The lateral side AB of the isosceles triangle ABC is 5 cm, the base of the AC is 6 cm, the center of the inscribed

The lateral side AB of the isosceles triangle ABC is 5 cm, the base of the AC is 6 cm, the center of the inscribed circle lies at the height of BH and is 2.5 cm away from the apex B. Find the radius of the inscribed circle.

Let’s denote the center of the inscribed circle O, then VO = 2.5 cm, OH – the radius of the inscribed circle.
The height BH, drawn to the base of the AC, is at the same time the median, which means it divides the base in half.

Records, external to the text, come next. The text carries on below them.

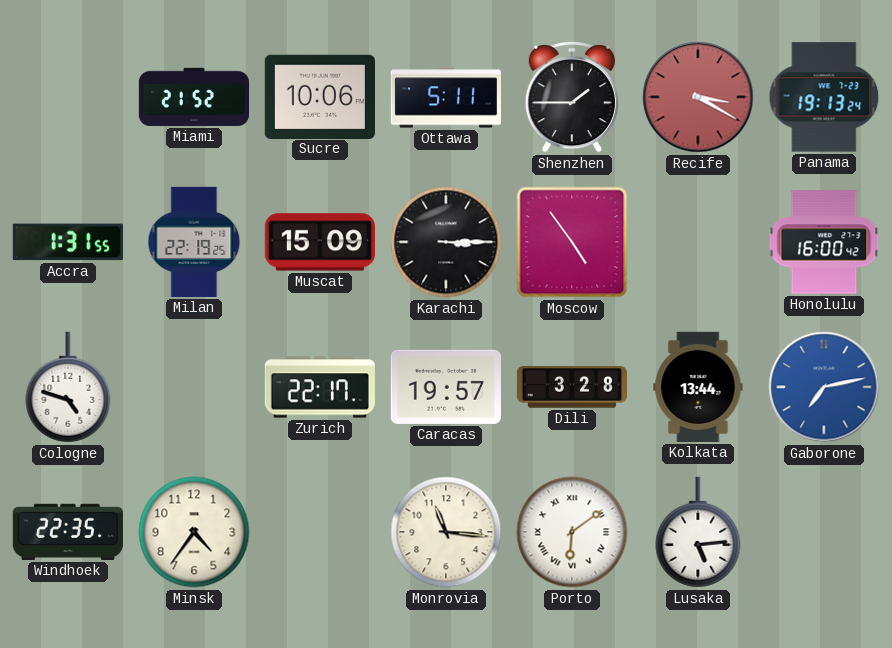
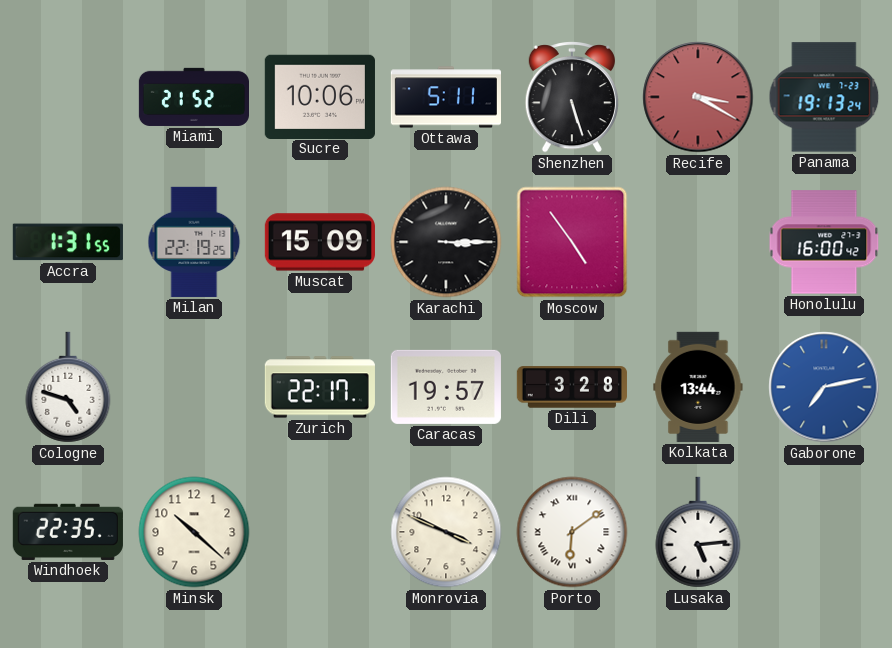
Shenzhen: 1:45 -> 5:27
Minsk: 4:36 -> 10:22
Monrovia: 11:16 -> 3:49
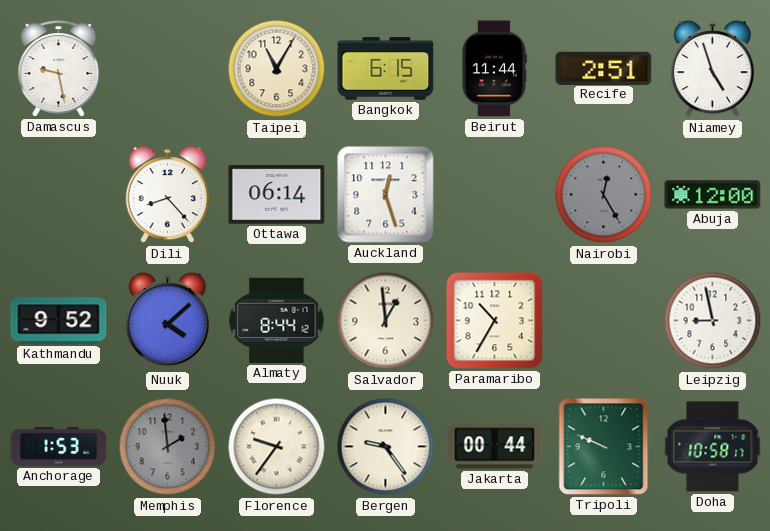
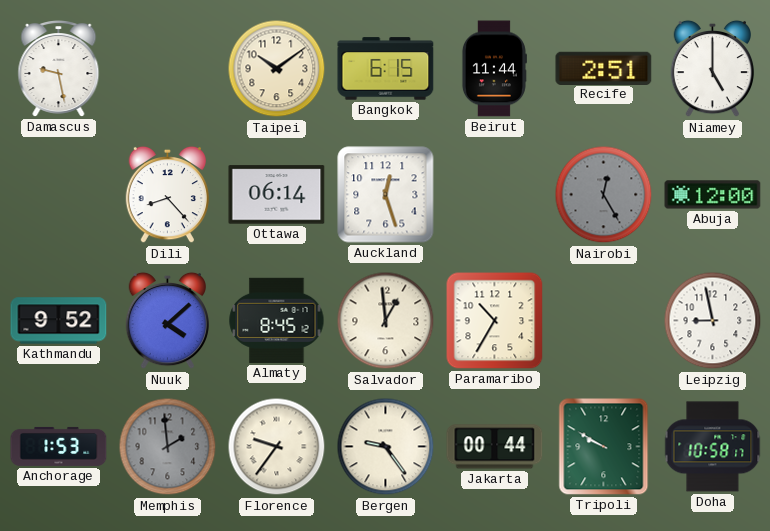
Taipei: 11:05 -> 10:09
Niamey: 4:57 -> 5:00
Almaty: 8:44 -> 8:45
Tripoli: 9:49 -> 9:50
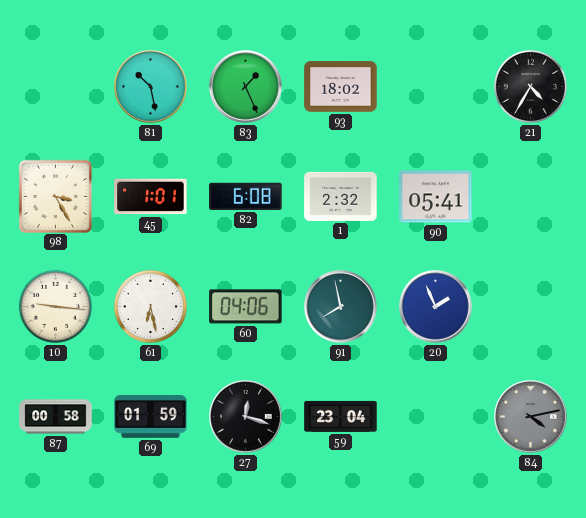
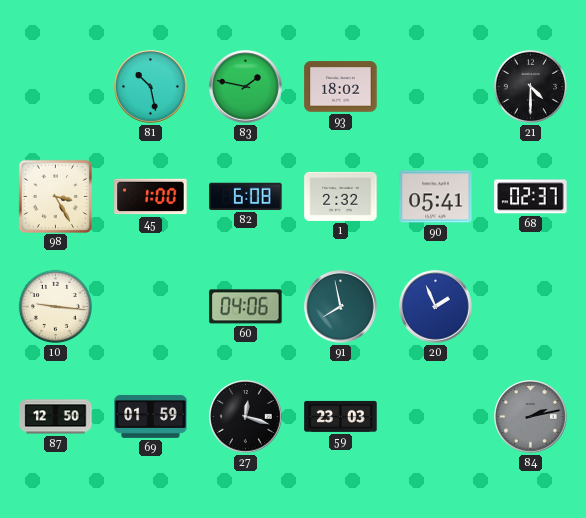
83: 1:26 -> 1:47
21: 4:35 -> 4:30
45: 1:01 -> 1:00
68: none -> 02:37
61: 6:28 -> none
87: 00:58 -> 12:50
59: 23:04 -> 23:03
84: 4:13 -> 2:13
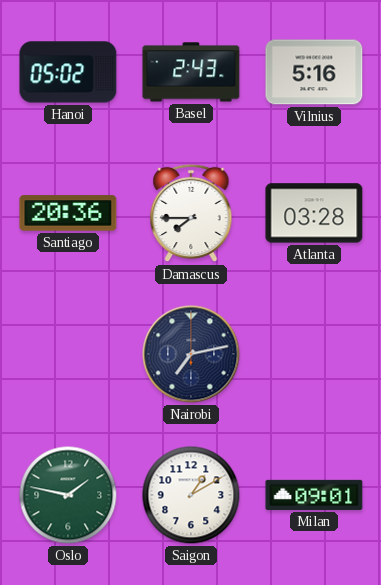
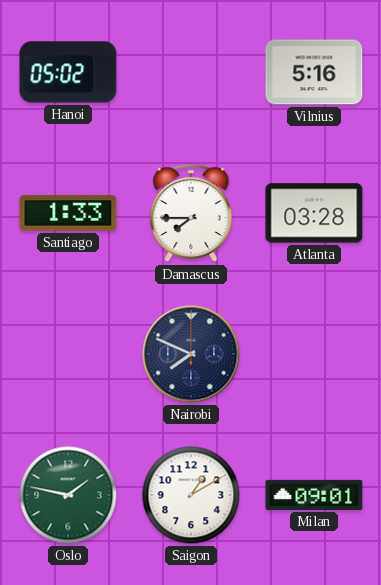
Basel: 2:43 -> none
Santiago: 20:36 -> 1:33
Nairobi: 7:13 -> 7:49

Therefore, AH = CH = AC / 2 = 6/2 = 3 cm.
Consider a right-angled triangle ABH: AB – hypotenuse, AH and BH – legs.
The sum of the squares of the legs is equal to the square of the hypotenuse: AB ^ 2 = AH ^ 2 + BH ^ 2, hence BH ^ 2 = AB ^ 2-AH ^ 2 = 5 ^ 2-3 ^ 2 = 25-9 = 16, BH = √16 = 4.
BH = BO + OH;
The radius of a circle inscribed in a triangle ABC is: OH = BH-BO = 4-2.5 = 1.5 cm.